Sasaki's practice has always been enriched by its connections to academia—whether through the legacy of Hideo Sasaki's teaching-based model, the firm's ongoing commitment to campus planning and design, or recent teaching engagements at schools like the University of Nebraska at Lincoln, Northeastern University, the Massachusetts Institute of Technology, and the Rhode Island School of Design.
In a lecture at Iowa State University's College of Design on September 19, Sasaki Urban Studio members Gina Ford, Laura Marett, and Alexis Canter focused on this confluence of practice and academia. The trio spoke about Sasaki's recent work within the context of the Midwest floodplain and explored the specific connections this work has to Iowa State University.
Alexis discussed Sasaki's winning entry for the Water Works Competition, which re-envisions Water Works Park—the site of the City of Des Moines's drinking water infrastructure that also features recreation uses and rich ecology. The competition was the brainchild of Iowa State University's associate professor of landscape architecture Carl Rogers, who was inspired by the relevance of the site to contemporary issues of landscape architecture.

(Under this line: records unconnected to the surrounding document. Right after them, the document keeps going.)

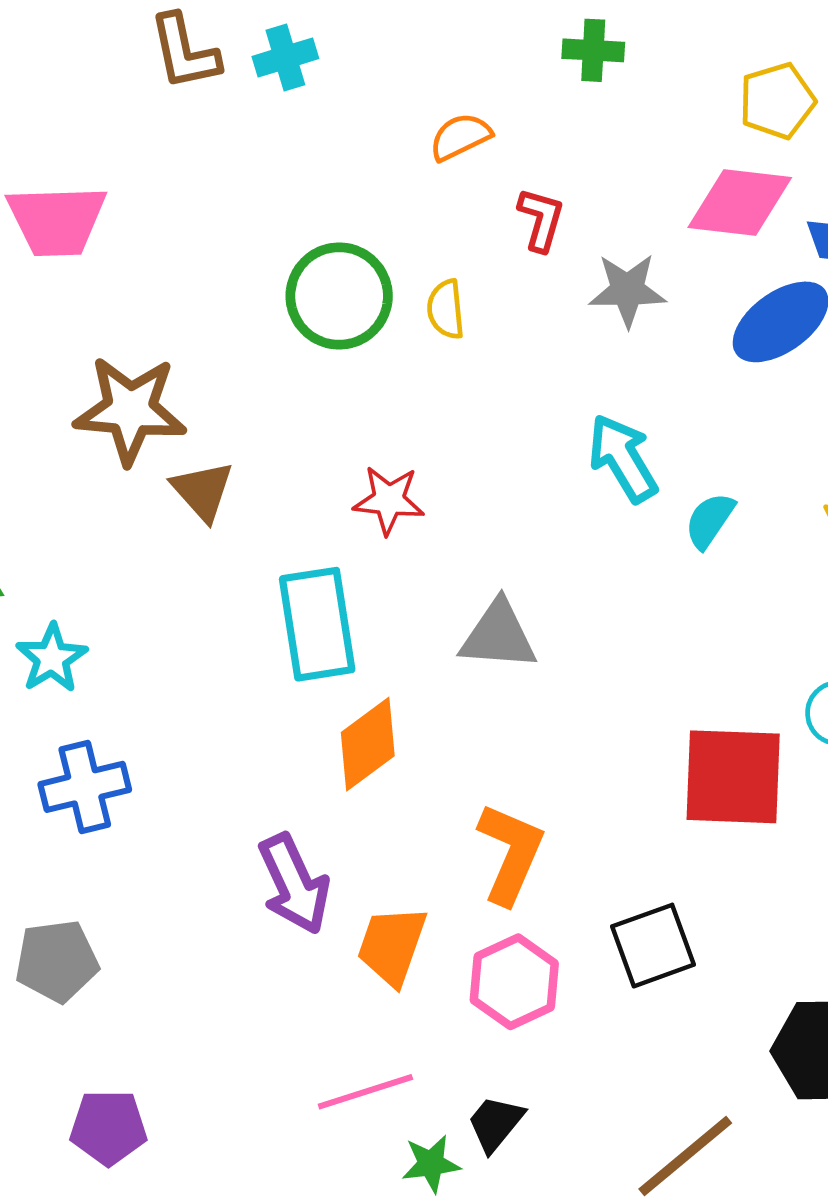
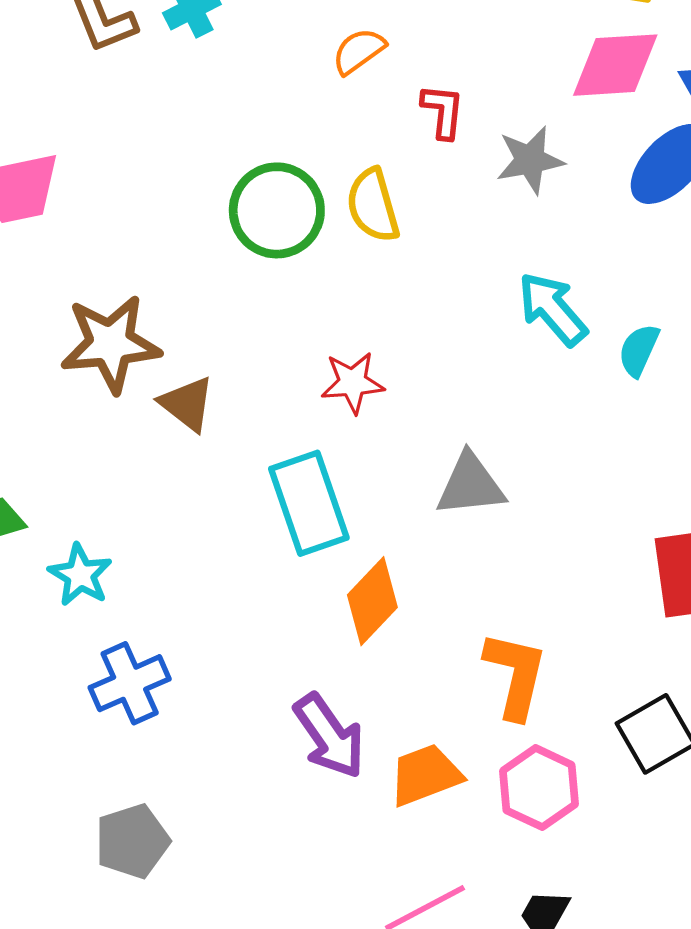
yellow semicircle: (446, 309) -> (373, 205), size x1.4
orange trapezoid: (392, 946) -> (425, 775), turned 60

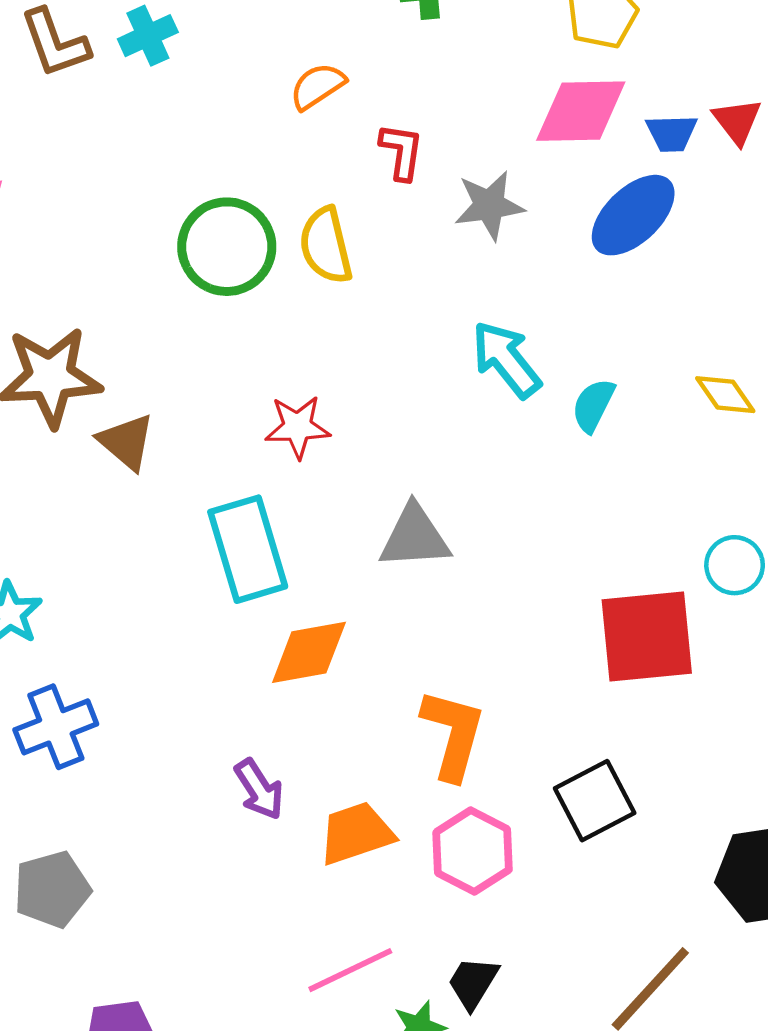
orange diamond: (372, 601) -> (309, 652), turned 34
purple arrow: (329, 736) -> (259, 789), size x0.7

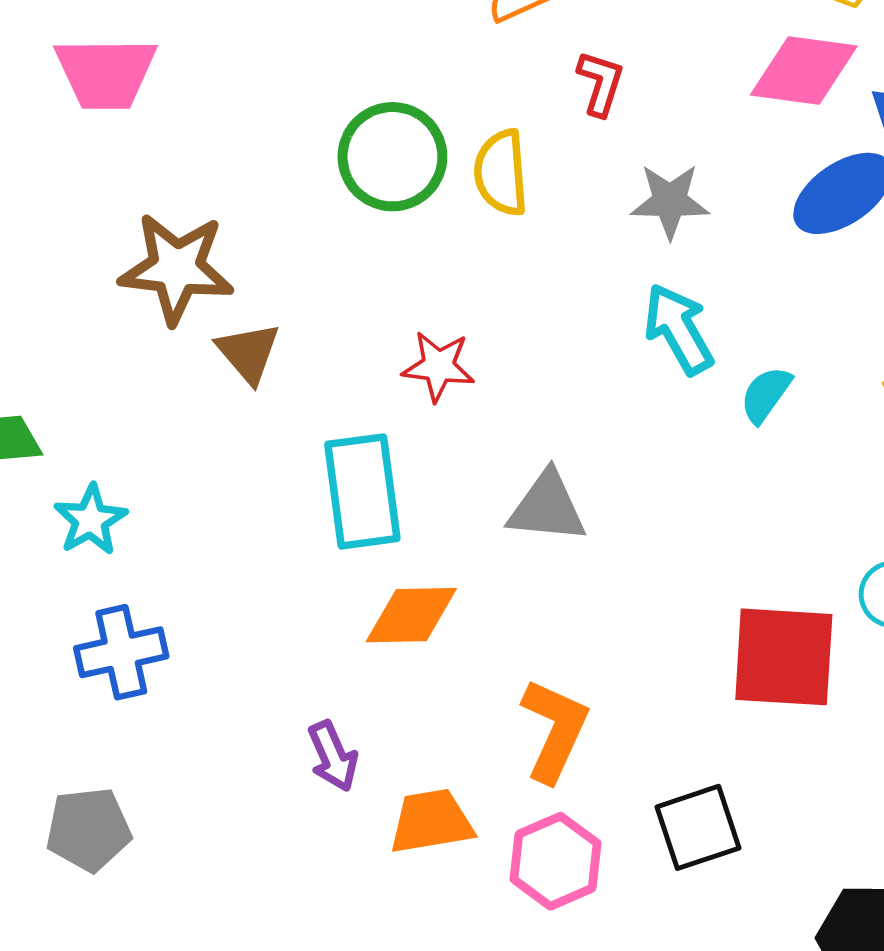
gray star: (489, 205) -> (670, 201), moved

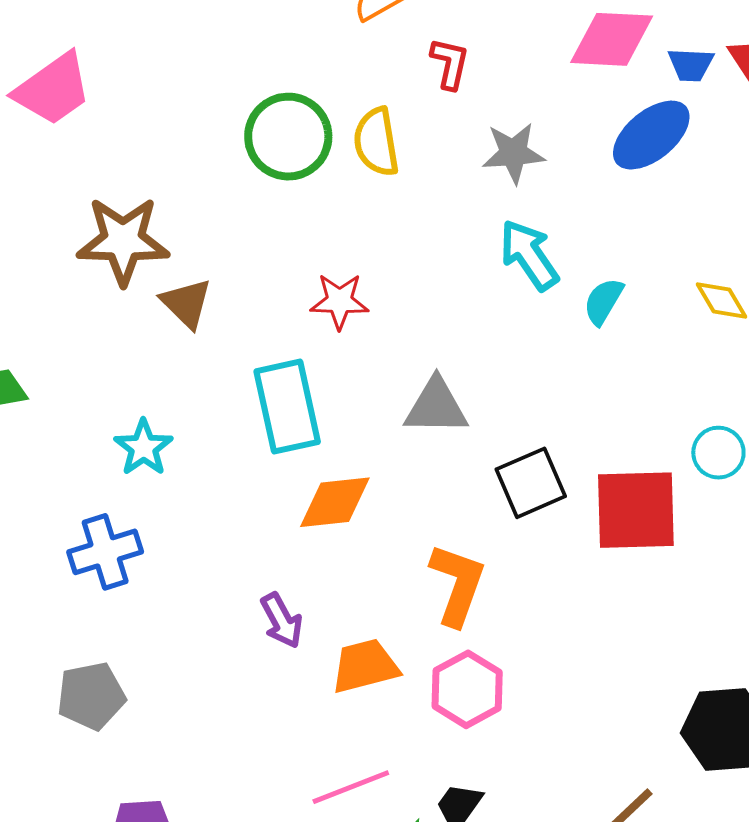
pink trapezoid: (106, 73) -> (53, 89), turned -30
cyan star: (90, 520) -> (143, 448), moved
black square: (698, 827) -> (531, 483), moved

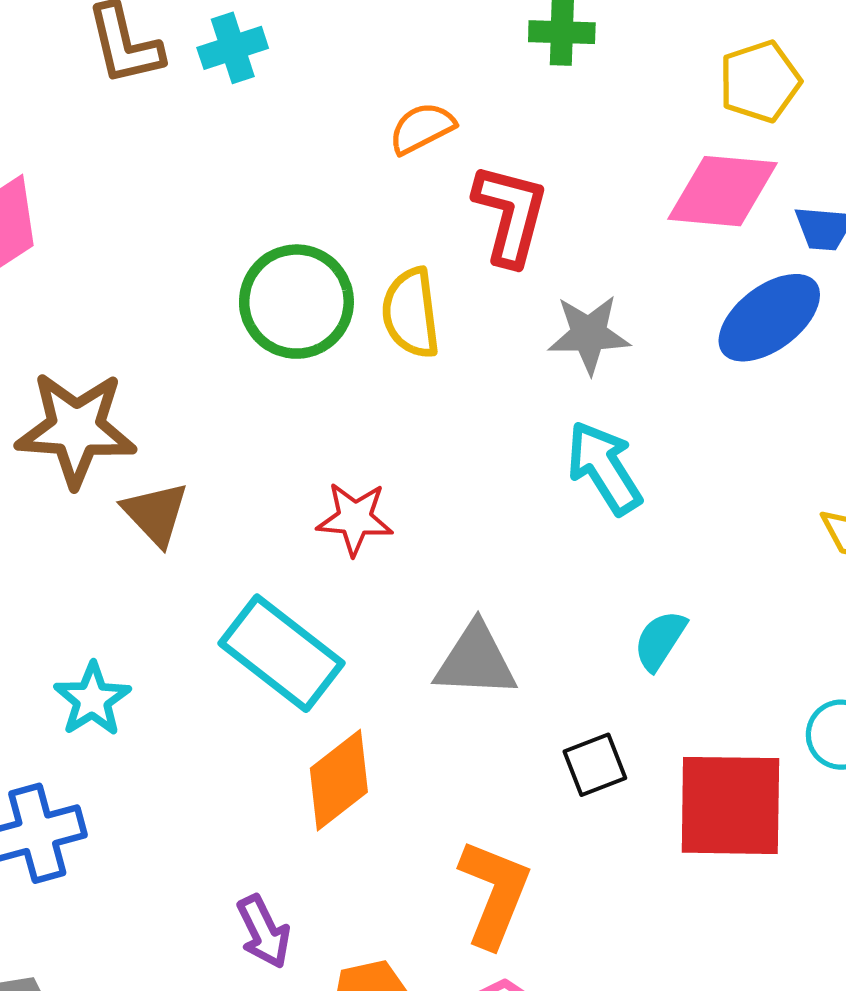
red L-shape: (450, 63) -> (510, 214), size x1.5
cyan semicircle: (603, 301) -> (660, 640), moved
cyan rectangle: (287, 407) -> (282, 653), turned -42
black square: (531, 483) -> (595, 765), size x0.7
orange diamond: (335, 502) -> (339, 780), turned -34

Professor Rogers formulated the international design competition through his professional practice seminar, working with students to create the competition brief, assemble data, and launch the competition website. Gina and Alexis are also collaborating this semester with Professor Rogers and his colleagues, assistant professor Bambi Yost and lecturer Tom Neppl, on their current design studio, which focuses on another water infrastructure-based competition on the Gowanus Canal in Brooklyn.

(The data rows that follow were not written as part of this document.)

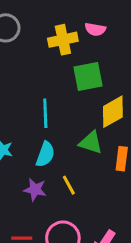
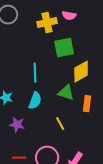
yellow line: (69, 185) -> (60, 124), moved
purple star: (35, 190) -> (17, 125), moved

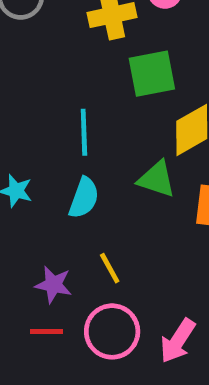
yellow line: (60, 124) -> (110, 268), moved
purple star: (17, 125) -> (53, 285), moved

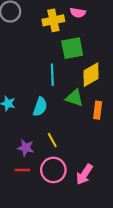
cyan line: (84, 132) -> (52, 75), moved

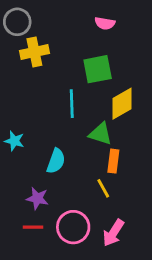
yellow cross: (53, 20) -> (34, 52), moved
cyan semicircle: (40, 107) -> (56, 161), moved
orange rectangle: (98, 110) -> (113, 161), moved
yellow line: (52, 140) -> (103, 188), moved

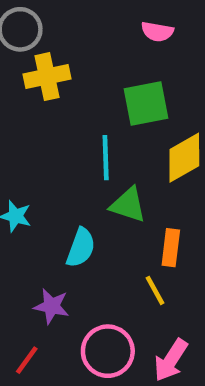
green triangle: (100, 134) -> (128, 205), moved
red line: (33, 227) -> (27, 360), moved, turned -54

Laura discussed Sasaki's current work at ISU's Iowa State Center. Built in the late '60s and early '70s, the Iowa State Center is a stunning architectural complex of significant facilities including the Scheman Building, the Stephens Auditorium, the Fischer Theater, and the Hilton Coliseum. Led by Joe Hibbard, the Sasaki team is creating a landscape master plan for the site addressing issues of wear, connection, event planning, flood-resilience, and identity. Used frequently as the subject of landscape studios at the College of Design, the site and its future potential incited a lively discussion from the students in the audience.
Lastly, Gina foregrounded these interwoven connections between academia and practice as a model for the tackling complex issues of the region. Moving forward, for example, the Sasaki Urban Studio will be partnering with Iowa State University and the University of Nebraska at Lincoln on a joint, multi-year study to address issues of ecology, recreation, and flood-resilience on the Missouri River.